H2: Integrations and Automation
H3: CommandBox
- You can run the scripts on an ad-hoc server:
- box server start
- hit http://127.0.0.1:port/cf-scheduler-tools/scripts/exportTasks.cfm
- Or wrap with box task runners calling the CFML endpoints.
H3: Docker
- COPY the scripts into your image or mount via volume.
- Add a startup step:
- RUN or CMD wrappers/run-import.sh –overwrite –no-dry-run
- Persist exports to an external volume for backups.
H2: Troubleshooting
- 403/CSRF errors: If using Admin API alternatives, include proper tokens; with cfschedule, ensure the tag is permitted.
- Task not appearing: Verify group names and that “paused” status isn’t hiding execution.
- Credentials failing: Confirm username/password fields match your engine version; test the URL independently.
- Time drift: Check container/JVM time zone and NTP synchronization.
- SSL handshakes: Import public certs into cacerts or configure truststore path.
H2: Key Takeaways
- These scripts give you a safe, repeatable way to export/import ColdFusion and Lucee scheduled tasks using JSON.
- They reduce Migration time, improve consistency, and enable automation in CI/CD and containers.
- Built-in dry-run, overwrite/skip logic, and schema validation help you avoid surprises.
- Security is prioritized by supporting environment-based secrets and minimal exposure of credentials.
H2: FAQ
H4: Do I need Admin access to use these scripts?
Not necessarily. The default implementation uses cfschedule, which runs within CFML code and typically does not require Admin login, provided your server allows scheduler operations. On locked-down servers, you may need to adjust Security settings or switch to the Admin API variant.

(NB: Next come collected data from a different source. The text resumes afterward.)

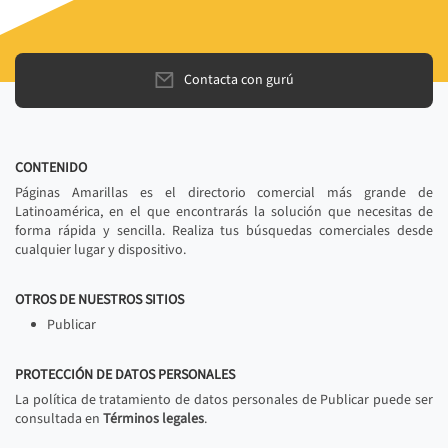
Contacta con gurú
CONTENIDO
Páginas Amarillas es el directorio comercial más grande de
Latinoamérica, en el que encontrarás la solución que necesitas de
forma rápida y sencilla. Realiza tus búsquedas comerciales desde
cualquier lugar y dispositivo.
OTROS DE NUESTROS SITIOS
Publicar
PROTECCIÓN DE DATOS PERSONALES
La política de tratamiento de datos personales de Publicar puede ser
consultada en
Términos legales
.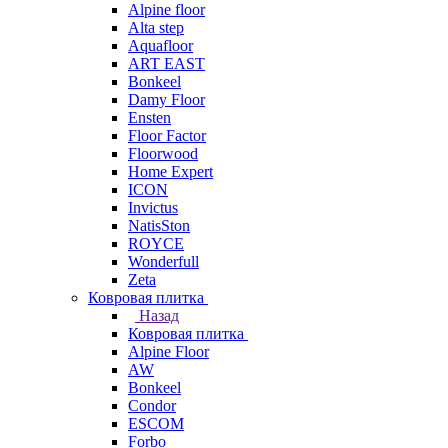
Alpine floor
Alta step
Aquafloor
ART EAST
Bonkeel
Damy Floor
Ensten
Floor Factor
Floorwood
Home Expert
ICON
Invictus
NatisSton
ROYCE
Wonderfull
Zeta
Ковровая плитка
Назад
Ковровая плитка
Alpine Floor
AW
Bonkeel
Condor
ESCOM
Forbo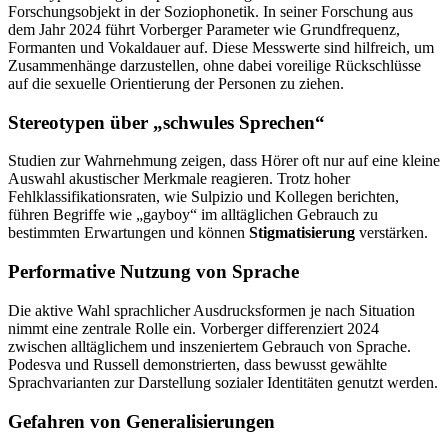
Forschungsobjekt in der Soziophonetik. In seiner Forschung aus
dem Jahr 2024 führt Vorberger Parameter wie Grundfrequenz,
Formanten und Vokaldauer auf. Diese Messwerte sind hilfreich, um
Zusammenhänge darzustellen, ohne dabei voreilige Rückschlüsse
auf die sexuelle Orientierung der Personen zu ziehen.
Stereotypen über „schwules Sprechen“
Studien zur Wahrnehmung zeigen, dass Hörer oft nur auf eine kleine
Auswahl akustischer Merkmale reagieren. Trotz hoher
Fehlklassifikationsraten, wie Sulpizio und Kollegen berichten,
führen Begriffe wie „gayboy“ im alltäglichen Gebrauch zu
bestimmten Erwartungen und können
Stigmatisierung
verstärken.
Performative Nutzung von Sprache
Die aktive Wahl sprachlicher Ausdrucksformen je nach Situation
nimmt eine zentrale Rolle ein. Vorberger differenziert 2024
zwischen alltäglichem und inszeniertem Gebrauch von Sprache.
Podesva und Russell demonstrierten, dass bewusst gewählte
Sprachvarianten zur Darstellung sozialer Identitäten genutzt werden.
Gefahren von Generalisierungen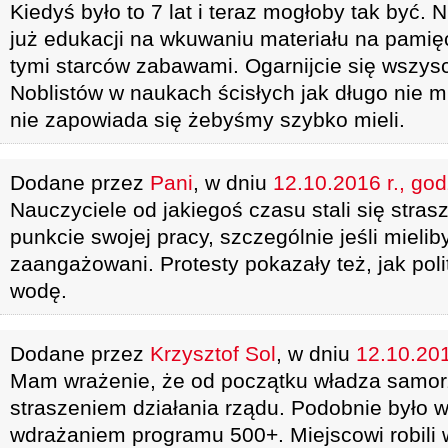
Kiedyś było to 7 lat i teraz mogłoby tak być. N
już edukacji na wkuwaniu materiału na pamię
tymi starców zabawami. Ogarnijcie się wszysc
Noblistów w naukach ścisłych jak długo nie m
nie zapowiada się żebyśmy szybko mieli.
Dodane przez
Pani
, w dniu
12.10.2016 r., god
Nauczyciele od jakiegoś czasu stali się stras
punkcie swojej pracy, szczególnie jeśli mielib
zaangażowani. Protesty pokazały też, jak pol
wodę.
Dodane przez
Krzysztof Sol
, w dniu
12.10.201
Mam wrażenie, że od początku władza samor
straszeniem działania rządu. Podobnie było 
wdrażaniem programu 500+. Miejscowi robili w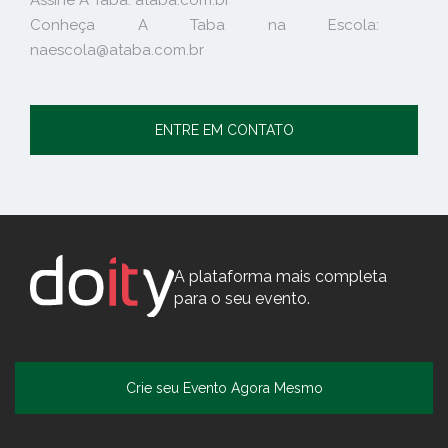
Conheça A Taba na Escola:
naescola@ataba.com.br
ENTRE EM CONTATO
A plataforma mais completa
para o seu evento.
Crie seu Evento Agora Mesmo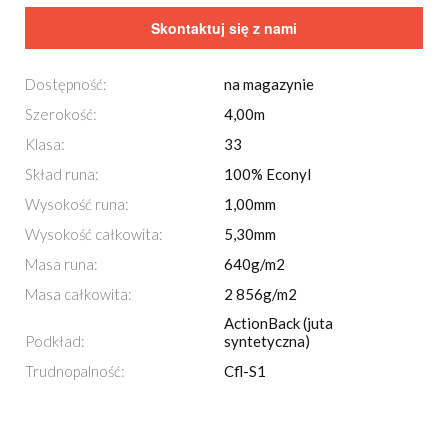
Skontaktuj się z nami
Dostępność:
na magazynie
Szerokość:
4,00m
Klasa:
33
Skład runa:
100% Econyl
Wysokość runa:
1,00mm
Wysokość całkowita:
5,30mm
Masa runa:
640g/m2
Masa całkowita:
2 856g/m2
ActionBack (juta
Podkład:
syntetyczna)
Trudnopalność:
Cfl-S1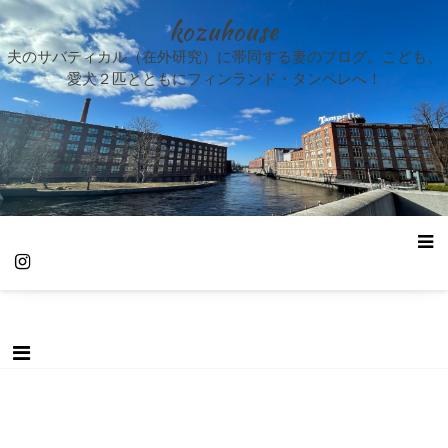
kozuhouse
夫のサバティカル（在外研究）に帯同する妻のブログ。こども、
愛犬２匹とともにフィンランド・タンペレへ！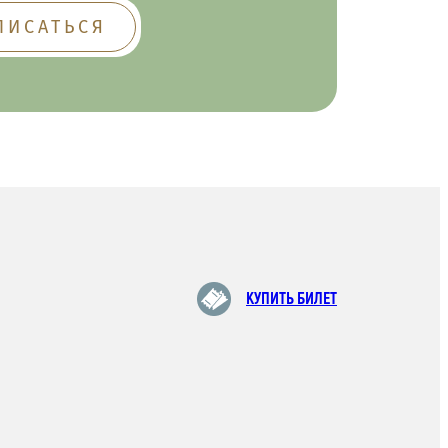
КУПИТЬ БИЛЕТ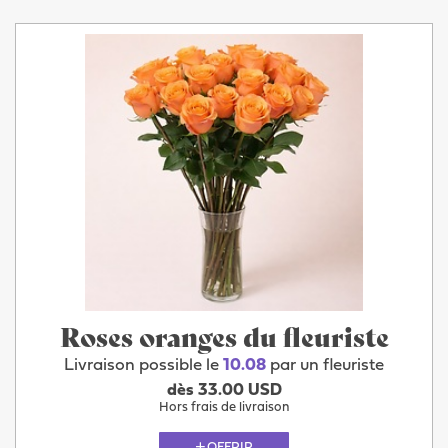
Roses oranges du fleuriste
Livraison possible le
10.08
par un fleuriste
dès 33.00 USD
Hors frais de livraison
OFFRIR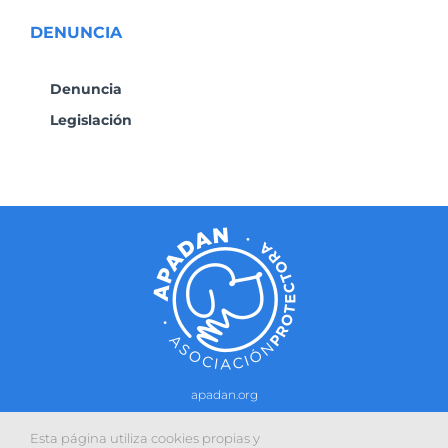
DENUNCIA
Denuncia
Legislación
apadan.org
Contacto
–
Política de cookies
-
Política de privacidad
Esta página utiliza cookies propias y
Sitio web desarrollado con la colaboración de: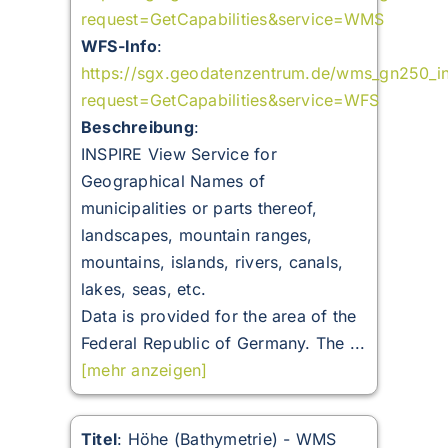
request=GetCapabilities&service=WMS
WFS-Info
:
https://sgx.geodatenzentrum.de/wms_gn250_in
request=GetCapabilities&service=WFS
Beschreibung
:
INSPIRE View Service for
Geographical Names of
municipalities or parts thereof,
landscapes, mountain ranges,
mountains, islands, rivers, canals,
lakes, seas, etc.
Data is provided for the area of the
Federal Republic of Germany. The ...
[mehr anzeigen]
Titel
: Höhe (Bathymetrie) - WMS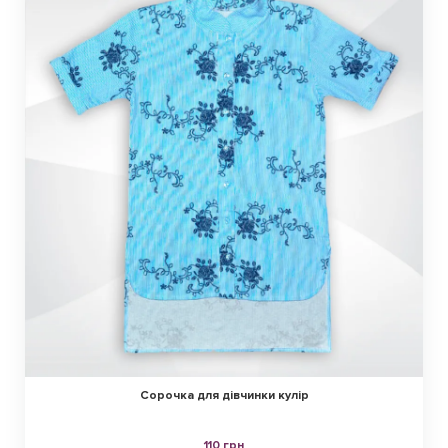
Сорочка для дівчинки кулір
110 грн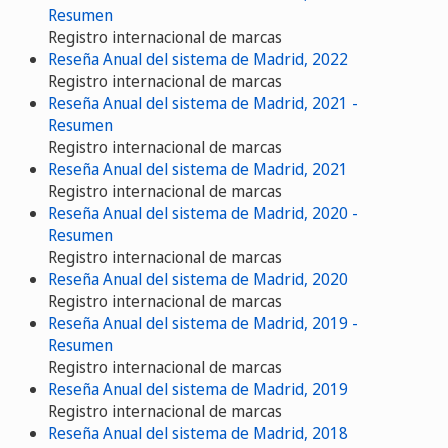
Resumen
Registro internacional de marcas
Reseña Anual del sistema de Madrid, 2022
Registro internacional de marcas
Reseña Anual del sistema de Madrid, 2021 -
Resumen
Registro internacional de marcas
Reseña Anual del sistema de Madrid, 2021
Registro internacional de marcas
Reseña Anual del sistema de Madrid, 2020 -
Resumen
Registro internacional de marcas
Reseña Anual del sistema de Madrid, 2020
Registro internacional de marcas
Reseña Anual del sistema de Madrid, 2019 -
Resumen
Registro internacional de marcas
Reseña Anual del sistema de Madrid, 2019
Registro internacional de marcas
Reseña Anual del sistema de Madrid, 2018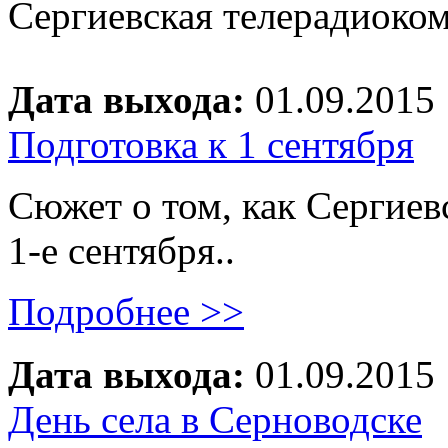
Сергиевская телерадиоко
Дата выхода:
01.09.2015
Подготовка к 1 сентября
Сюжет о том, как Сергиев
1-е сентября..
Подробнее >>
Дата выхода:
01.09.2015
День села в Серноводске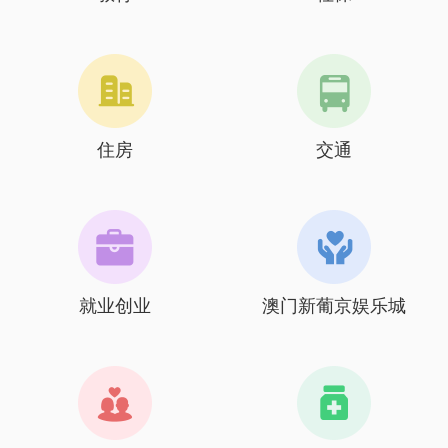
住房
交通
就业创业
澳门新葡京娱乐城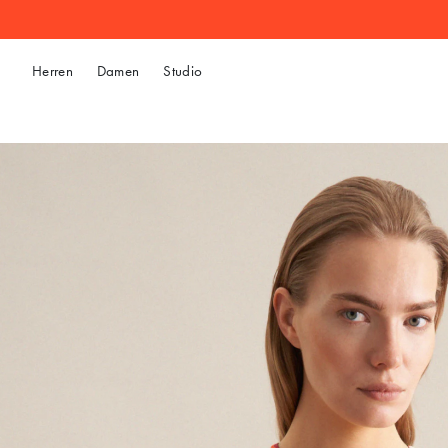
Herren
Damen
Studio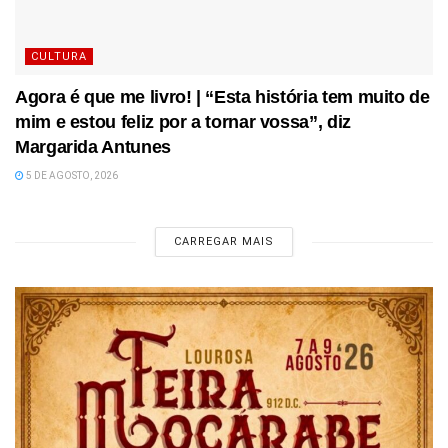
CULTURA
Agora é que me livro! | “Esta história tem muito de
mim e estou feliz por a tornar vossa”, diz
Margarida Antunes
5 DE AGOSTO, 2026
CARREGAR MAIS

H4: Are cron expressions supported?
Yes. If your engine/version supports cron on cfschedule (Adobe CF 11+ and Lucee), the importer will honor a cron attribute. Otherwise, it falls back to interval-based scheduling.
H4: How are HTTP credentials handled?
The exporter omits sensitive fields by default. You can keep placeholders in JSON and inject values at import time via environment variables or a vault. Avoid committing real passwords to version control.
H4: Can I run this without installing on the target server?
Yes. You can run the scripts from a temporary mapped directory or a CommandBox-powered Local server that points to your project. For remote servers, deploy the scripts, run the import/export, then remove them if desired.
H4: What about differences between Adobe ColdFusion and Lucee?
The included Scheduler.cfc normalizes most common attributes and behaviors. Some edge cases (e.g., less-common HTTP options) may vary by engine/version; consult docs/README.pdf and test with dry-run before final imports.